*AVAILABLE DATA:*
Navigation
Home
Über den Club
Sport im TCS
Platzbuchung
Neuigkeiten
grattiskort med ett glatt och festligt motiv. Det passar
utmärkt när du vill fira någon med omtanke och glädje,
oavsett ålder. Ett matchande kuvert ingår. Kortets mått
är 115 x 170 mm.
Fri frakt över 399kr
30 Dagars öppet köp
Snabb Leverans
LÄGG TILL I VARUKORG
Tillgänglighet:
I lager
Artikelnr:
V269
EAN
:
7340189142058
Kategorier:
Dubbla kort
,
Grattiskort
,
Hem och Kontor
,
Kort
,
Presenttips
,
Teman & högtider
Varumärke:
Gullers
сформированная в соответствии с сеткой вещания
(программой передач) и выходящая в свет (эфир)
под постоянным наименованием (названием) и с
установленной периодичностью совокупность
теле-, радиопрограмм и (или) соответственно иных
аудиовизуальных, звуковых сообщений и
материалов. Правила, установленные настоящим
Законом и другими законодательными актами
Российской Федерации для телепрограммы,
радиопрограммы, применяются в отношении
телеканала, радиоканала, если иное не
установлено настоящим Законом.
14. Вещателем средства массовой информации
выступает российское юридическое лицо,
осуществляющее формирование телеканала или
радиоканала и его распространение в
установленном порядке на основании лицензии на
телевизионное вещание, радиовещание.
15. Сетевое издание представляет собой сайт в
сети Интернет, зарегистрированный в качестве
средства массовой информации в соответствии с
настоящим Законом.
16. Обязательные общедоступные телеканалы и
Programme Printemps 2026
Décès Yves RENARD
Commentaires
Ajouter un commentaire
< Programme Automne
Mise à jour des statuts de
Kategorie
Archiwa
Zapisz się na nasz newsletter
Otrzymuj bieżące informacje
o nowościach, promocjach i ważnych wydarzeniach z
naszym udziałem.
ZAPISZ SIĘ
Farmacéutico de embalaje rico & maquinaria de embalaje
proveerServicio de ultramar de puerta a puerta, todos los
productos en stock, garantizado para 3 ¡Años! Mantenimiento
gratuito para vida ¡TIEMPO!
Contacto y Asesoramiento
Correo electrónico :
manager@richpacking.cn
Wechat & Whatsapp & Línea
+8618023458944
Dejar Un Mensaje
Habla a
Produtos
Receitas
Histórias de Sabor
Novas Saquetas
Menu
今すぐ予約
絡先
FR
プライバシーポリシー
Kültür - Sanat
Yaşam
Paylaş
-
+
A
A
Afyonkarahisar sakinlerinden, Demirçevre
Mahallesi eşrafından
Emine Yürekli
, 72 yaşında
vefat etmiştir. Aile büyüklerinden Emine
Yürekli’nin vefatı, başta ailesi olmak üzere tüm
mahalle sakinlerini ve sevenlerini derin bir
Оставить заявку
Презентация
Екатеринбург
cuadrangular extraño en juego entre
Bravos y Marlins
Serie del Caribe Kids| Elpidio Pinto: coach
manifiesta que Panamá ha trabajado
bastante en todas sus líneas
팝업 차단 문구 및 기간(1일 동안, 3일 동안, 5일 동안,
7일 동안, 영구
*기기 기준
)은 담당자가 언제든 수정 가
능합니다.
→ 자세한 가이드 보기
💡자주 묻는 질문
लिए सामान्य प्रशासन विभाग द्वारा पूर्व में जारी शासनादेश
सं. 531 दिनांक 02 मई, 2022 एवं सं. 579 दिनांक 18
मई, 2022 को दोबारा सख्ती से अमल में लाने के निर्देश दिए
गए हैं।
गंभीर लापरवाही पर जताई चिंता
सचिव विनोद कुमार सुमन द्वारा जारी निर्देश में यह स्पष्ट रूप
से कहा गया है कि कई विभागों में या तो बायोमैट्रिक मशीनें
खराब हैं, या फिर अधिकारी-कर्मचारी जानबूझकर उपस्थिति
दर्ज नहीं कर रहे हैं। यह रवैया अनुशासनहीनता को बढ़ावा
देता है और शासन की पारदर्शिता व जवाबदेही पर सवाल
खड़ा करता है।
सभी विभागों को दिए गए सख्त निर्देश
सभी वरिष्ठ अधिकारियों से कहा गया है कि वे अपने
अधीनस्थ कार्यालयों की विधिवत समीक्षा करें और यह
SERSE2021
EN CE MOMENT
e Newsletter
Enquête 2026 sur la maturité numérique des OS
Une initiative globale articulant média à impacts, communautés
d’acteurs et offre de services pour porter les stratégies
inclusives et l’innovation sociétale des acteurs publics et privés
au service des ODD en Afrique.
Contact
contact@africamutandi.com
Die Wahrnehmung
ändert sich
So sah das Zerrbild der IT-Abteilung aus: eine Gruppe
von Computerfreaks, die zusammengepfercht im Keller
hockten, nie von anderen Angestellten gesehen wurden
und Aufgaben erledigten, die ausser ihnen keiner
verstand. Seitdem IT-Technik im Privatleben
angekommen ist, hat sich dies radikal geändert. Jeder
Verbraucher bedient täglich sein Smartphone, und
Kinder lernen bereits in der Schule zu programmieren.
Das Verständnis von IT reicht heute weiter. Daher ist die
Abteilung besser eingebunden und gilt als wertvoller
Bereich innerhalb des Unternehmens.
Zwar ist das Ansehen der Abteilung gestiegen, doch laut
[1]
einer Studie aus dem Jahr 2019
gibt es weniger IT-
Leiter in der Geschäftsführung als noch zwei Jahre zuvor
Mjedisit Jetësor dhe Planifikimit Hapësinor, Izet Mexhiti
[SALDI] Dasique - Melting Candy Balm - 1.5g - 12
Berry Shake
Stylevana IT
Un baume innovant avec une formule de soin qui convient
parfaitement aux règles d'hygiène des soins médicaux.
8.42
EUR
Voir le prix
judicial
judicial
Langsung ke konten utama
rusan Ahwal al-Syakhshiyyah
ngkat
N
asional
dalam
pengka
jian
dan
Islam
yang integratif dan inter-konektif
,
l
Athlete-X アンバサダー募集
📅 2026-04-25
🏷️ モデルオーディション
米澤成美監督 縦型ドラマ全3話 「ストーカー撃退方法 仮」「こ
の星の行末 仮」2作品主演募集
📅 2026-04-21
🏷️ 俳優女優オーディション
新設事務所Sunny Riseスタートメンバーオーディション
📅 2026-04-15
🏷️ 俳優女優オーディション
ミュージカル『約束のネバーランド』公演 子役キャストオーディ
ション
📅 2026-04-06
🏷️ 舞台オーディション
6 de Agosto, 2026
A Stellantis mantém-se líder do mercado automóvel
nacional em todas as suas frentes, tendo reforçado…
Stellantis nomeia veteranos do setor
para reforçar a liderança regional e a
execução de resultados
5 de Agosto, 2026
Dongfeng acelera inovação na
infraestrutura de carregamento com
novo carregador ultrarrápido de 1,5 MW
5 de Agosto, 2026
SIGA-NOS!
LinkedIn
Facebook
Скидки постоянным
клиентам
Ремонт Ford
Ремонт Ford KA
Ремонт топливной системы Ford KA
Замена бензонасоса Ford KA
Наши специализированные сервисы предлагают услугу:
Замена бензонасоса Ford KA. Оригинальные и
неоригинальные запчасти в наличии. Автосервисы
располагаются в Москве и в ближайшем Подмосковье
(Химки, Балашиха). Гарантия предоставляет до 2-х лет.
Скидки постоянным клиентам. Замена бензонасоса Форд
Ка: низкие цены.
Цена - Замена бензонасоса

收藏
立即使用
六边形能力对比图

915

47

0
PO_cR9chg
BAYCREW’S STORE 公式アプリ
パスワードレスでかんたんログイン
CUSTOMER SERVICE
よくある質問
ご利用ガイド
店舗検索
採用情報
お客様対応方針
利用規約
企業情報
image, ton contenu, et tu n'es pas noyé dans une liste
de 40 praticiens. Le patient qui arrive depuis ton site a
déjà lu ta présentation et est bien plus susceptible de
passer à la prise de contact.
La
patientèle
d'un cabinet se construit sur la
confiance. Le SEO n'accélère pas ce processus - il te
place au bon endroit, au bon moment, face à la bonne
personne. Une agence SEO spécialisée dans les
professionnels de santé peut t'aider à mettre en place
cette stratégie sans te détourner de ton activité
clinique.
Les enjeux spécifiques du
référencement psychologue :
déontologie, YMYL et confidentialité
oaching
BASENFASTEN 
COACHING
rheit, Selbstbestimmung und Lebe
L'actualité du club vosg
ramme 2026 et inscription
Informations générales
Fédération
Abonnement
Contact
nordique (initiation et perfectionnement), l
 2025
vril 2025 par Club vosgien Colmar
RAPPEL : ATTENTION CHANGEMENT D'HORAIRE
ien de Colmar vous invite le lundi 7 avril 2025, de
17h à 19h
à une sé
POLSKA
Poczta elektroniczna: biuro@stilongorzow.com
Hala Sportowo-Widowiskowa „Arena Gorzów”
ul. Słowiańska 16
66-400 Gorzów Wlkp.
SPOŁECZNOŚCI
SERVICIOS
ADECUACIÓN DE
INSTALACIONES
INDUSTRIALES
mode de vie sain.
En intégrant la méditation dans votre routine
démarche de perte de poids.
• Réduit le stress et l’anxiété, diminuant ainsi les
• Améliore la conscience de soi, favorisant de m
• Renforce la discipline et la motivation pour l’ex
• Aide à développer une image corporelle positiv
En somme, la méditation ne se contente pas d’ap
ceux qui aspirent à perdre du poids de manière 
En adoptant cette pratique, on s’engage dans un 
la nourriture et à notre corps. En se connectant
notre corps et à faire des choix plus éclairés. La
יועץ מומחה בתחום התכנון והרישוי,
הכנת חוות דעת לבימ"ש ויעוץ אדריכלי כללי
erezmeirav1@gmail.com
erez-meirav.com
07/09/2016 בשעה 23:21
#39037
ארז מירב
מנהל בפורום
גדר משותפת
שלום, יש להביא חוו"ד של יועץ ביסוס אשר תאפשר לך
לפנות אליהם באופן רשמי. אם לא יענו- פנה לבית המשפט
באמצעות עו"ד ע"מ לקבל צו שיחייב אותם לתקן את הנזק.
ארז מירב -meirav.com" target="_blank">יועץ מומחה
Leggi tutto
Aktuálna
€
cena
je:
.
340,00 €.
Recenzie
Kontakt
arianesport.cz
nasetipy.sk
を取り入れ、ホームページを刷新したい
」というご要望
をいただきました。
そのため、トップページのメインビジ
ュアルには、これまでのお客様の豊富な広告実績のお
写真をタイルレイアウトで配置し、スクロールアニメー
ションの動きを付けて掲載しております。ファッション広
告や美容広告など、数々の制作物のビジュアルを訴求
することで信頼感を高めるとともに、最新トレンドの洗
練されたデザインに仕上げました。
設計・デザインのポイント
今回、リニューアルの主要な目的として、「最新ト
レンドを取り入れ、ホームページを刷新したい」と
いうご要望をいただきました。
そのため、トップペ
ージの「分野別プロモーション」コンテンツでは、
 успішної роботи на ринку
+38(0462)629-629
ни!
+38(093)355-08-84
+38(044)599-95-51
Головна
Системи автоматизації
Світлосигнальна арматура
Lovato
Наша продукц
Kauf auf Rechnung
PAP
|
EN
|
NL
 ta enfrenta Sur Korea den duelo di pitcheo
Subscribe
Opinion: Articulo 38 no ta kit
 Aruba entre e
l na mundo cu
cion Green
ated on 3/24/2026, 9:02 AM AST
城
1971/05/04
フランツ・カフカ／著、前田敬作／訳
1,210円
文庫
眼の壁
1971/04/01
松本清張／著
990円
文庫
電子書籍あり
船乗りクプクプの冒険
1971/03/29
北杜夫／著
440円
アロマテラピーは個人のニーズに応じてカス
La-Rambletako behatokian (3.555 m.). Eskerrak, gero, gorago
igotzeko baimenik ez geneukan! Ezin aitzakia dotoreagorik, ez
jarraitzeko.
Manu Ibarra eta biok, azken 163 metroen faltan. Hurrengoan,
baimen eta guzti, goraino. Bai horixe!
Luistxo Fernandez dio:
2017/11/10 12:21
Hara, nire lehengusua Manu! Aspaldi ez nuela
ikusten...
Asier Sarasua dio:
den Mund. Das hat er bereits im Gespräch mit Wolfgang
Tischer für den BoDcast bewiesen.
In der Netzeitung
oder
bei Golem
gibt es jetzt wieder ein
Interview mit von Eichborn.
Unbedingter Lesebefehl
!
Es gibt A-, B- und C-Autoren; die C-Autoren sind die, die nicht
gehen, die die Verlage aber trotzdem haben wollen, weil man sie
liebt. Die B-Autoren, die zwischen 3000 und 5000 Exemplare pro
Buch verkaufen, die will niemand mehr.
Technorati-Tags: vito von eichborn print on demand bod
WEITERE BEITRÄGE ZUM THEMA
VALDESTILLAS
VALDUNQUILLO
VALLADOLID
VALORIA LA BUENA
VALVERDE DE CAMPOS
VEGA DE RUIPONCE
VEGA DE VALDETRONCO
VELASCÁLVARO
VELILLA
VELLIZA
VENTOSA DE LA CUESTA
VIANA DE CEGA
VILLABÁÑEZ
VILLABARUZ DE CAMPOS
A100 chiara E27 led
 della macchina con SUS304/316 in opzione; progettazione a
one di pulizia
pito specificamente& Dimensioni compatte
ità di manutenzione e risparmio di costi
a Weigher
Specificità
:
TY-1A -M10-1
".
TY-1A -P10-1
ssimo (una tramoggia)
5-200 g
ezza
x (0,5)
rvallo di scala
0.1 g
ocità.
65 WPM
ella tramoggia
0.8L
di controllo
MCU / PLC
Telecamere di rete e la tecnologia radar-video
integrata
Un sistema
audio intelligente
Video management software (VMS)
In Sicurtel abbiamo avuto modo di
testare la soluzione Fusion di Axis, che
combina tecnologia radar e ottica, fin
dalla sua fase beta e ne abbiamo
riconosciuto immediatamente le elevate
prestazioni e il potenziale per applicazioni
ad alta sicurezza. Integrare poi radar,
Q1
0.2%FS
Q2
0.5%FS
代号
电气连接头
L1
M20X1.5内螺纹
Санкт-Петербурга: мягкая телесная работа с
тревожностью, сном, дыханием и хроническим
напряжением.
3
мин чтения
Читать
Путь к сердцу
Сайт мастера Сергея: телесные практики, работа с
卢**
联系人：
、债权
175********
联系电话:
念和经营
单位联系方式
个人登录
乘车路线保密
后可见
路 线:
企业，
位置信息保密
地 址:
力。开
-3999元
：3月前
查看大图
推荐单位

*WORK ORDER:*
With the line holding "Stylevana IT" as the first and the line holding "A Stellantis mantém-se" as the last, set down that range of the entries above exactly, and nothing else.

*ANSWER BOX:*
Stylevana IT
Un baume innovant avec une formule de soin qui convient
parfaitement aux règles d'hygiène des soins médicaux.
8.42
EUR
Voir le prix
judicial
judicial
Langsung ke konten utama
rusan Ahwal al-Syakhshiyyah
ngkat
N
asional
dalam
pengka
jian
dan
Islam
yang integratif dan inter-konektif
,
l
Athlete-X アンバサダー募集
📅 2026-04-25
🏷️ モデルオーディション
米澤成美監督 縦型ドラマ全3話 「ストーカー撃退方法 仮」「こ
の星の行末 仮」2作品主演募集
📅 2026-04-21
🏷️ 俳優女優オーディション
新設事務所Sunny Riseスタートメンバーオーディション
📅 2026-04-15
🏷️ 俳優女優オーディション
ミュージカル『約束のネバーランド』公演 子役キャストオーディ
ション
📅 2026-04-06
🏷️ 舞台オーディション
6 de Agosto, 2026
A Stellantis mantém-se líder do mercado automóvel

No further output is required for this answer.